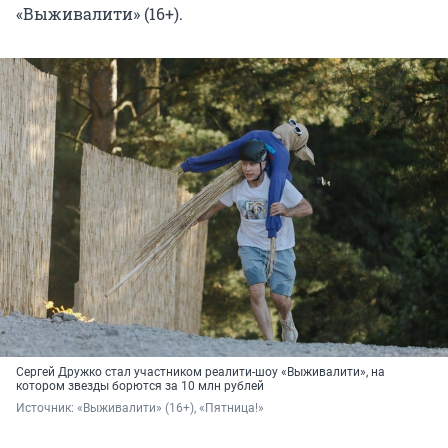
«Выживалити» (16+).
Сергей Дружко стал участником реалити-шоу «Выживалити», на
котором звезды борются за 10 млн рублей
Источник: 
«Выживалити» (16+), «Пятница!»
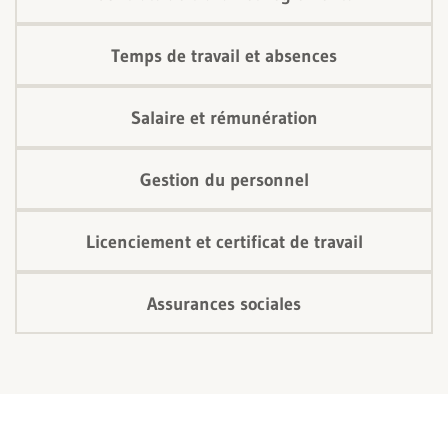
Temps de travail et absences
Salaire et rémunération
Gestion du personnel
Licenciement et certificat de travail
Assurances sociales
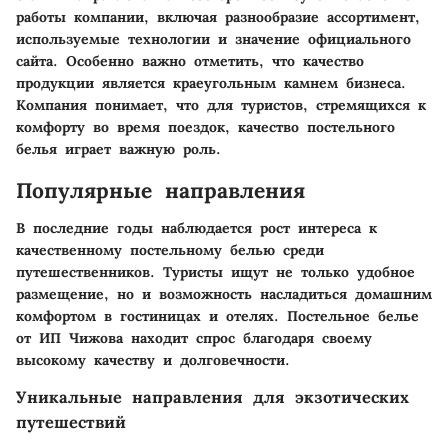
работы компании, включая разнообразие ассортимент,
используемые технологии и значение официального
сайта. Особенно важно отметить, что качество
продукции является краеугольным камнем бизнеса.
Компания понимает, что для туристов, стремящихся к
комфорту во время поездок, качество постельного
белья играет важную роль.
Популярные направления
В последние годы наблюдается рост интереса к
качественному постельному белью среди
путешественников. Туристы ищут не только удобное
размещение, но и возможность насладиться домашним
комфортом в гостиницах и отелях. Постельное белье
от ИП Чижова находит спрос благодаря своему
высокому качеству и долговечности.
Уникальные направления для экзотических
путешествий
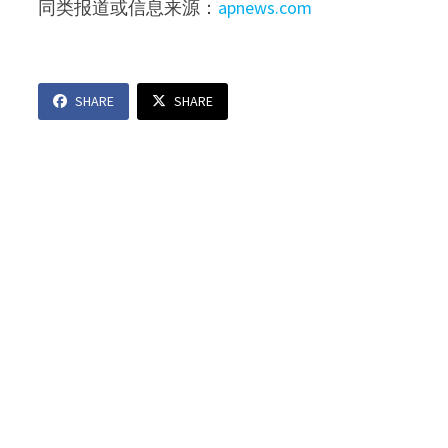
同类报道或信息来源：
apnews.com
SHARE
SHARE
· · ·
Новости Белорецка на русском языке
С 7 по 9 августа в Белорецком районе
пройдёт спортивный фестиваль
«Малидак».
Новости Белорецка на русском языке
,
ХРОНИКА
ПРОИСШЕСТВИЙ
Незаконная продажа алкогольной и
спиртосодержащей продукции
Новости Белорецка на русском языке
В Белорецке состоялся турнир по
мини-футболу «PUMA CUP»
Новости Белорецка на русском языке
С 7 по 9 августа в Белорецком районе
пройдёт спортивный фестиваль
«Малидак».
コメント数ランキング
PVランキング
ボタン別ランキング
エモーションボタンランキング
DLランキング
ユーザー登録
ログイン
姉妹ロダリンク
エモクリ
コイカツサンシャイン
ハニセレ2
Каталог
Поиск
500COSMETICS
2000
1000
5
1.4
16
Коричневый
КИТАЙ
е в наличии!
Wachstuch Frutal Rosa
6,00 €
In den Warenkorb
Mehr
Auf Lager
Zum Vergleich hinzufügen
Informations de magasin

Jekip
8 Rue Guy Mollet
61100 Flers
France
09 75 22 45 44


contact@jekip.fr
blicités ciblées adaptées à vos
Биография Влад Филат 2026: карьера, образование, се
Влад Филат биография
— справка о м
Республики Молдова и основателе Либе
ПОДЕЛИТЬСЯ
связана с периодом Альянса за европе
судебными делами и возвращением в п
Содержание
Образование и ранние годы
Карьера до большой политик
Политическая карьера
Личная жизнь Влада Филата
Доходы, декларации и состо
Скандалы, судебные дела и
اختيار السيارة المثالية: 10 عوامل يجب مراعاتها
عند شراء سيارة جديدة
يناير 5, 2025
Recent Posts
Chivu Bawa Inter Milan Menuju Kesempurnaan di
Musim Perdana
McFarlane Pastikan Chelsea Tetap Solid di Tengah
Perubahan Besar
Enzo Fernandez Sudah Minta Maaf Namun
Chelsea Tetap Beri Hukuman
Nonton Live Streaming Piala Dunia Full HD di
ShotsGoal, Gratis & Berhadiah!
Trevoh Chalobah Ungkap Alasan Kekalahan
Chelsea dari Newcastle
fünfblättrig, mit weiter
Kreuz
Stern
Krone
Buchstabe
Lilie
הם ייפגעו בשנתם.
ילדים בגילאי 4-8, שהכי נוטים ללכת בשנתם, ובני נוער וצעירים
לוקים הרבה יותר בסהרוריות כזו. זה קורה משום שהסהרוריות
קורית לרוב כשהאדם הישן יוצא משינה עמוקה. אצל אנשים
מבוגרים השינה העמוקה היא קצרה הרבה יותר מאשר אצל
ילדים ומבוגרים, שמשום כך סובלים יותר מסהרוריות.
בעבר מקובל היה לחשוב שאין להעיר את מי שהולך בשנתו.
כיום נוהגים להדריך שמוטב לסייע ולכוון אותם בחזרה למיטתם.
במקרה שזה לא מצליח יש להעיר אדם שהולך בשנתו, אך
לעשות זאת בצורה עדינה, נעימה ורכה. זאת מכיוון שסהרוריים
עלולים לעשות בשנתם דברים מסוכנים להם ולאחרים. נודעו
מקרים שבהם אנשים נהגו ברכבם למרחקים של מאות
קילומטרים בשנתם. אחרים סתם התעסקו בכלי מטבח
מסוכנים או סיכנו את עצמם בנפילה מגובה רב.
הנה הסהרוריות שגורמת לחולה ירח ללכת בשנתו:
· · ·
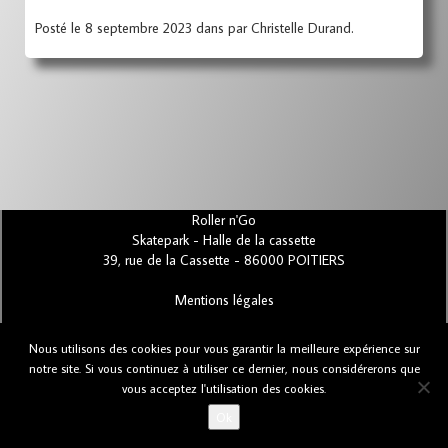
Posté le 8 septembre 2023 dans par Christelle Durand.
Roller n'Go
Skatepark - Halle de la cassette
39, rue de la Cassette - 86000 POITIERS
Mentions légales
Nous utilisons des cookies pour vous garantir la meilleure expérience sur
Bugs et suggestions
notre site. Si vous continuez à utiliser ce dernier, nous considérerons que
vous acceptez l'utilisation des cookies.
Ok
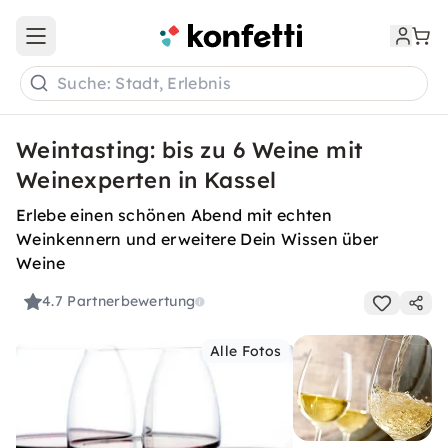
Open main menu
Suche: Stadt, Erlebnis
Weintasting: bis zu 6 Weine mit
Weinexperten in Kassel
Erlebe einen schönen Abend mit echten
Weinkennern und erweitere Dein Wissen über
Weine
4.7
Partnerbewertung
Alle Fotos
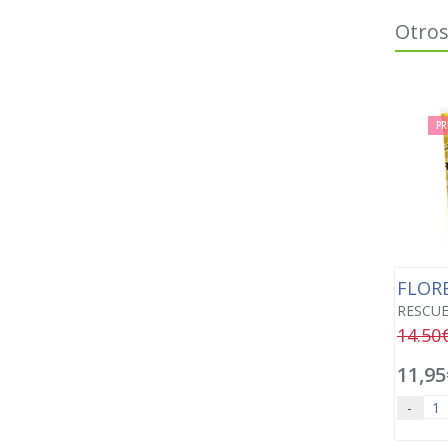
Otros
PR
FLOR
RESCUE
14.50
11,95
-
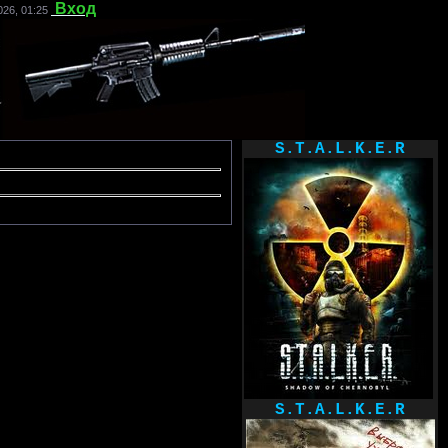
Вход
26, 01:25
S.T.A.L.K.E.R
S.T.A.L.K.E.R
· · ·
*Your task*
Among the entries above, identify all lines with "Выживалити" and copy them.

*Result of the task*
«Выживалити» (16+).
Сергей Дружко стал участником реалити-шоу «Выживалити», на
«Выживалити» (16+), «Пятница!»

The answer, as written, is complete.